Olaf Carl Seltzer


Olaf Carl Seltzer


Copenhagen, Denmark


Frontier and Indian genre paitning, illustration

Born on August 25, 1877 in Copenhagen, Denmark to German immigrant parents, Olaf was abandoned in infancy by his father. He found solace in drawing, which led to acceptance at the Tekniske Selskabe Institute, known to develop artisans. Yet the young artist dreamed of the American West of Buffalo Bill Cody. He and his mother Julie sailed to America on June 21, 1892 to join his sister Laura and her husband in Giant Springs, a short jaunt from Great Falls, Montana. His first job was a ranch hand for a local outfit, but soon he realized the wages were better working for the Great Northern Railway. In October 1893 he was employed as an apprentice machinist for the railway in Great Falls. Other jobs such as locomotive repairman found him riding trains throughout the northern Great Plains, sketching in his spare time.
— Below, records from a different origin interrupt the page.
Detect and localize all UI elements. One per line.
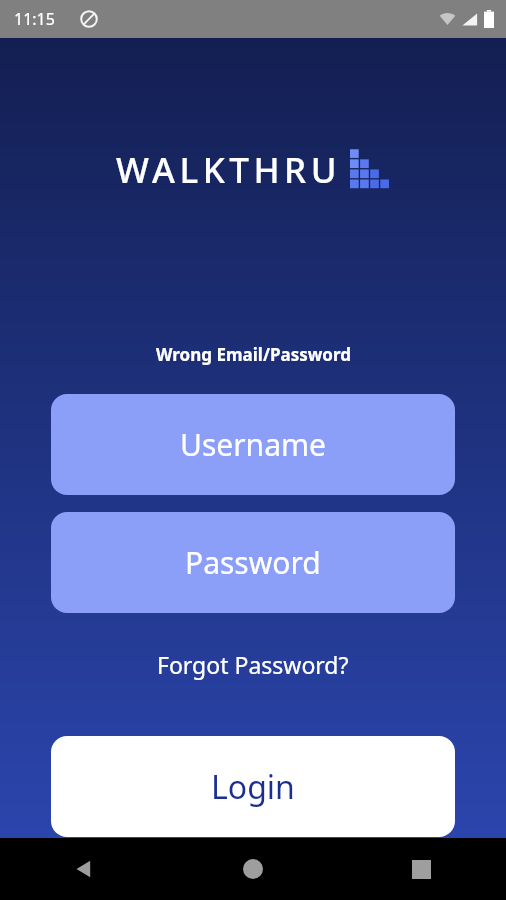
staticText: WALKTHRU [116, 146, 342, 194]
button[interactable]: Password [51, 512, 455, 613]
button[interactable]: Recent apps [337, 838, 506, 900]
button[interactable]: Home [168, 838, 337, 900]
staticText: Wrong Email/Password [156, 343, 351, 366]
button[interactable]: Username [51, 394, 455, 495]
staticText: Username [180, 424, 326, 465]
button[interactable]: Login [51, 736, 455, 837]
staticText: Forgot Password? [157, 649, 349, 680]
button[interactable]: Back [0, 838, 168, 900]
staticText: Login [211, 765, 295, 809]
staticText: 11:15 [14, 8, 55, 30]
button[interactable]: Forgot Password? [147, 645, 359, 684]
staticText: Password [185, 542, 321, 583]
His big break came from Russell patron Dr. Phillip Cole who by 1925 was one of the most important collectors of Western American art in the country. Cole had met Seltzer on one of his trips to Montana, and for a year starting in 1926 Seltzer moved to New York to work on art commissions for him. Many more would follow. In 1928 he purchased a home on East Central Avenue and completed for Cole a series of watercolors that would be called the “Western Characters.”